Com a medida, o Brasil se torna o primeiro país a disponibilizar o medicamento nessa apresentação para o público infantil. Crianças concentram cerca de 50% dos casos de malária registrados no país.
A entrega do medicamento começou nesta semana e ocorre de forma gradual, priorizando áreas da Região Amazônica com maior incidência da doença.
Inicialmente, serão distribuídos 126.120 comprimidos da tafenoquina pediátrica, com investimento de R$ 970 mil.
Parte desses medicamentos será destinada aos Distritos Sanitários Especiais Indígenas (Dsei) Yanomami, Alto Rio Negro, Rio Tapajós, Manaus, Vale do Javari e Médio Rio Solimões e Afluentes.
Esses territórios concentram cerca de metade dos casos de malária entre crianças e adolescentes de até 15 anos. O primeiro território contemplado será o Dsei Yanomami, que receberá 14.550 comprimidos.
O secretário de Saúde Indígena do Ministério da Saúde, Weibe Tapeba, destacou que a adoção do medicamento reforça as estratégias de enfrentamento da doença.
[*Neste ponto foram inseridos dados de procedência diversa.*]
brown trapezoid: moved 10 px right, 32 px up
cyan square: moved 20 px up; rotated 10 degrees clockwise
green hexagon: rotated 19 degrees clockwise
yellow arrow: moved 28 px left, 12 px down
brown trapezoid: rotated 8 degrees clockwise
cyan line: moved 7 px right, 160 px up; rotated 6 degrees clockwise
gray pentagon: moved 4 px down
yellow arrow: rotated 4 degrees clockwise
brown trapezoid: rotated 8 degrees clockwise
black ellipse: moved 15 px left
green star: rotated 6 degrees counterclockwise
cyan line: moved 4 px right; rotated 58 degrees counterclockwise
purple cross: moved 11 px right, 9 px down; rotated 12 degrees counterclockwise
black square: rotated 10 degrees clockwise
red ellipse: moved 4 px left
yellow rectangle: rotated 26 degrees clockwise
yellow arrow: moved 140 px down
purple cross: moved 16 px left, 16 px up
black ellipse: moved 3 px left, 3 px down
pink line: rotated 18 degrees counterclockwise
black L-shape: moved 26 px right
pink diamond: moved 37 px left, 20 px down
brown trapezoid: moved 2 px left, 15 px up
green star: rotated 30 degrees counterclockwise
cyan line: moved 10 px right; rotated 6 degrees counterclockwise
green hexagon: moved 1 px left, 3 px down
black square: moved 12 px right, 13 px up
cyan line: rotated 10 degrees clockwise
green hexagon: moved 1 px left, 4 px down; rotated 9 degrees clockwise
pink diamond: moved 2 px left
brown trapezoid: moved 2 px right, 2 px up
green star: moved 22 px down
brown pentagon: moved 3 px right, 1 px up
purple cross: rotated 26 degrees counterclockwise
“Esse é mais um exemplo da potência do SUS ao incorporar um medicamento com eficácia comprovada, com o objetivo de reduzir ainda mais os casos de malária no Brasil”, afirmou.
A secretária de Vigilância em Saúde e Ambiente, Mariângela Batista Galvão Simão, ressaltou que ampliar o acesso ao tratamento pode reduzir significativamente a transmissão da doença nas comunidades.